Living wage rates in cities across Canada:

Toronto $22.08

Vancouver $20.52

Calgary $18.60

Ottawa $18.60

Winnipeg $16.15

Halifax $22.05

Sources: Living Wage for Families BC, Ontario Living Wage Network and Canadian Center for Policy Alternatives.

Jones had previously paid his employees more than minimum wage, but the move to a living wage increased his labor costs by about 20%. He’s been thinking about making the switch for a long time, but credits the Bread and Butter Collective for finally giving him the courage to make it.

The collective is a group of hotel owners in Victoria that came together during the pandemic to try to address industry issues, as well as share information and best practices.

Some members of the collective were already paying their staff a living wage and were able to advise Jones on how to implement this in his own business.

It’s the first time Hoèlune Hernandez has earned more than minimum wage and she says it’s been a relief for her and her family. (Submitted by Sam Jones)

Hoèlune Hernandez, 21, started working at 2% Jazz Coffee as a barista in March 2021. After growing up in a low-income family, she says this is the first time in her life that she has earned more than the minimum wage.

“Since I got my job at 2% Jazz, there’s been so much stability and ease that comes with it,” Hernandez said.

After her father’s death in 2020, she worked at least two jobs at once to support her family.

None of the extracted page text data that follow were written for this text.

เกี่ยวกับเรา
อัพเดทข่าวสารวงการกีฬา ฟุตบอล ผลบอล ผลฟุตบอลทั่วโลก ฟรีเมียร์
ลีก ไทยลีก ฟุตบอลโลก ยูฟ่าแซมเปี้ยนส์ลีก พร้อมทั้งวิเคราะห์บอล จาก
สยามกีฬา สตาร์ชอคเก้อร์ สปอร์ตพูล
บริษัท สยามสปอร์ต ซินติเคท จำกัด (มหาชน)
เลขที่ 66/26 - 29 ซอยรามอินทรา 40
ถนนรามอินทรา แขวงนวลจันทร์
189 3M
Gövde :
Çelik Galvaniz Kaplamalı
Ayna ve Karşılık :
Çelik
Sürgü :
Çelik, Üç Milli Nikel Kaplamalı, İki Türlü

She bounced around five different jobs trying to find one that would make ends meet, before landing at 2% Jazz.

“It broadened my horizons of what life could be like, because I’ve lived on minimum wage all my life,” Hernadez said.

She now sees a possible future for herself by taking on a bigger role in Jones’ business, including building relationships between coffee, suppliers and farmers.

By paying his employees a living wage, Jones says he gets retention and more from his staff. (Submitted by Sam Jones)

Jones encourages other business owners to follow suit by paying their employees a living wage.

“When you combine the core value of paying your employees more with the company’s vision, and you include your employees in that vision, that’s where you get retention, you get happy customers because they see you have happy staff,” he said. .

“If you still think you can attract employees with minimum wage, minimum involvement in your business, and minimum respect, that’s what those two previous things add up to – well, good luck with you.”


Written and produced by Bridget Forbes.